The High Divers — Riverlust
The High Divers is one of the more promising acts we’ve heard recently. Read up and go check the album out!Kyle Barfield
out of 10
The High Divers
October 9, 2015
Hears and Plugs
The Blue Indian was proud to premiere The High Divers’ single “Give It Up” last month, and with the release of their debut LP Riverlust on Hearts & Plugs, TBI is thrilled to take part in the explosion that this band is sure to experience.
The rich, diverse blend of roots rock in The High Divers’ Riverlust shows that the band is dang sure not some imitation group living off of the nostalgia of the empire of Southern rock that still resonates in the Southeast. Instead, this group of talented artists, led by front-man Luke Mitchell, carries on the bloodline of that music while forging ahead with their own recipe of Carolina blues, country, and rock n’ roll. Mary Alice Connor offers a savory voice throughout the album, and drummer Julius DeAngelis along with bassist Kevin Early provide genuinely pleasing rock n’ roll grooves.
“Rising Water” kicks off the album with a tumbling beat and an anthemic chorus backed by a rich dose of brass that lingers throughout Riverlust, adding a distinct taste to songs like “Wild With You.” “Summertime” moves with a Latin feel, a two-step snare that dares your feet and hips to stay still while plucking along with that electric, groove guitar. Maybe the strongest sound on the entire album comes from the single “Give It Up,” which offers a hard-driving blues riff laden with soulful organ and a chorus that will get delightfully stuck in your head.
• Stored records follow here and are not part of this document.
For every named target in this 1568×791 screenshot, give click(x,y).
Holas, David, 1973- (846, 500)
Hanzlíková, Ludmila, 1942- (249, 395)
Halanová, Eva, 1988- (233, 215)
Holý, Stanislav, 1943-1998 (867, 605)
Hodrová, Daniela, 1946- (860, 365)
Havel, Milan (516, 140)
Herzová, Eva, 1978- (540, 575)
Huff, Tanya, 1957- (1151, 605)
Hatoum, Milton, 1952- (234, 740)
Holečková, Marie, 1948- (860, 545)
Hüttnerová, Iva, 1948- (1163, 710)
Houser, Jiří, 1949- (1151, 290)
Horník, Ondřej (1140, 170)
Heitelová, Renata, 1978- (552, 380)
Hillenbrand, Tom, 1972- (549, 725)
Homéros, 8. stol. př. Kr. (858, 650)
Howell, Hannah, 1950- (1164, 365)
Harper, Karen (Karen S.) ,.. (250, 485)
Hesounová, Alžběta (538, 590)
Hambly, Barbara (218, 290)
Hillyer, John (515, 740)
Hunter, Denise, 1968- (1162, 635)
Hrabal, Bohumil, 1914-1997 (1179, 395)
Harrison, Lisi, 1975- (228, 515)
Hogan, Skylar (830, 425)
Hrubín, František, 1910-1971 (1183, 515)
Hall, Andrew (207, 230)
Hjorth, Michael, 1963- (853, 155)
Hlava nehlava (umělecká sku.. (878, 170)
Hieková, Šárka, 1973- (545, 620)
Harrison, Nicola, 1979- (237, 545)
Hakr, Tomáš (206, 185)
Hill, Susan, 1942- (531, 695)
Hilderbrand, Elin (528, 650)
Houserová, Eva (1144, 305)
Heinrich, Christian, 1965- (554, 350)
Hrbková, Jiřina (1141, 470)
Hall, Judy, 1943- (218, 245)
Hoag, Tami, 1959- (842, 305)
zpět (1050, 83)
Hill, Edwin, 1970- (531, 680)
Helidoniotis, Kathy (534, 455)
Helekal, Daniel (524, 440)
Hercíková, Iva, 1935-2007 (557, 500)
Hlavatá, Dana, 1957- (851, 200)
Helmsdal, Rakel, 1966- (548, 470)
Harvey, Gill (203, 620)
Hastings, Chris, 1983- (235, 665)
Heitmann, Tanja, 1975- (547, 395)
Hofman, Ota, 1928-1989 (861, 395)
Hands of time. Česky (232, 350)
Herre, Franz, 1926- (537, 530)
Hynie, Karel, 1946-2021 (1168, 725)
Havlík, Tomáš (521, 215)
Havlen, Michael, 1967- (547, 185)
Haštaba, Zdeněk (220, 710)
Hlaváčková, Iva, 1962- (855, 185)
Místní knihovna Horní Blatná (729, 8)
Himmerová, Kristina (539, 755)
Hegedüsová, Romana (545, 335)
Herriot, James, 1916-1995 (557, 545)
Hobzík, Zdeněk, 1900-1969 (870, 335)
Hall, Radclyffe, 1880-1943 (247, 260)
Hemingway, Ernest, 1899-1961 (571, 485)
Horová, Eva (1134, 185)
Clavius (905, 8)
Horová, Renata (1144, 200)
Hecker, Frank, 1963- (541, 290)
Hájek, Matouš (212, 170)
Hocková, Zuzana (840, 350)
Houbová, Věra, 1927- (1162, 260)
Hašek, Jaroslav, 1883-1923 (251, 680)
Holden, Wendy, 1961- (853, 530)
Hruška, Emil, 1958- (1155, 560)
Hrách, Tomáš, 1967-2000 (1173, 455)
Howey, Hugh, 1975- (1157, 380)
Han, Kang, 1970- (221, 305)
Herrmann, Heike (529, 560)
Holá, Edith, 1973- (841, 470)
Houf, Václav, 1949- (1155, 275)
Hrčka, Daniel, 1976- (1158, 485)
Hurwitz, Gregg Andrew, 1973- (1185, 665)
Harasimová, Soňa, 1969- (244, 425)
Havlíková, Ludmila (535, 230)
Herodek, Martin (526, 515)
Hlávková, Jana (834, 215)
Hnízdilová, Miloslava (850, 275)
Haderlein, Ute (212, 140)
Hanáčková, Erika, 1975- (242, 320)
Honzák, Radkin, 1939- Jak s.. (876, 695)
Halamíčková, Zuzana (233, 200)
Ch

Luke Mitchell’s voice seems to be anointed with the steam that rises off the streets of Charleston after it rains. He offers rhythmic, hearty vocals delivered in perfect time that further prove that his roots and the roots of this music share the same dirt. Riverlust also pleases in unexpected ways by meshing together well-known forms such as the slightly trippy, doo wop/blues track “Dream Inside A Dream.” “Troubles” delivers knee-slap, troubadour country, while the title ballad, “Riverlust,” showcases the band’s songwriting set against the mournful longing of a steel guitar. What elevates this album above most is the fresh, sometimes experimental take on the well-established form of roots-rock. The sound never feels forced. Instead, there is an authority and ease in Mitchell’s voice paired with the band’s native, Southern sound.
The High Divers’ debut album is a must listen, and this band appears to be one of the more promising groups we’ve heard recently. And to borrow a line from “Give It Up,” if you appreciate genuine roots-rock with authentic Southern flavor, “you can have it any way you want it” with Riverlust.